(Beginning of The data)
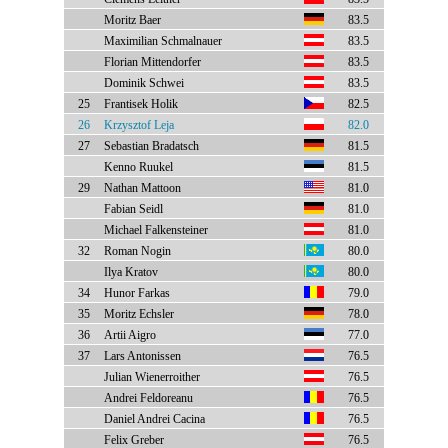
Moritz Baer
83.5
Maximilian Schmalnauer
83.5
Florian Mittendorfer
83.5
Dominik Schwei
83.5
25
Frantisek Holik
82.5
26
Krzysztof Leja
82.0
27
Sebastian Bradatsch
81.5
Kenno Ruukel
81.5
29
Nathan Mattoon
81.0
Fabian Seidl
81.0
Michael Falkensteiner
81.0
32
Roman Nogin
80.0
Ilya Kratov
80.0
34
Hunor Farkas
79.0
35
Moritz Echsler
78.0
36
Artii Aigro
77.0
37
Lars Antonissen
76.5
Julian Wienerroither
76.5
Andrei Feldoreanu
76.5
Daniel Andrei Cacina
76.5
Felix Greber
76.5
(End of The data)
# Exercise goal:
When you reach the line containing "Frantisek Holik" in the listing, transcribe it and every line after it exactly, through the last line, and add nothing.

# Output for this task:
Frantisek Holik
82.5
26
Krzysztof Leja
82.0
27
Sebastian Bradatsch
81.5
Kenno Ruukel
81.5
29
Nathan Mattoon
81.0
Fabian Seidl
81.0
Michael Falkensteiner
81.0
32
Roman Nogin
80.0
Ilya Kratov
80.0
34
Hunor Farkas
79.0
35
Moritz Echsler
78.0
36
Artii Aigro
77.0
37
Lars Antonissen
76.5
Julian Wienerroither
76.5
Andrei Feldoreanu
76.5
Daniel Andrei Cacina
76.5
Felix Greber
76.5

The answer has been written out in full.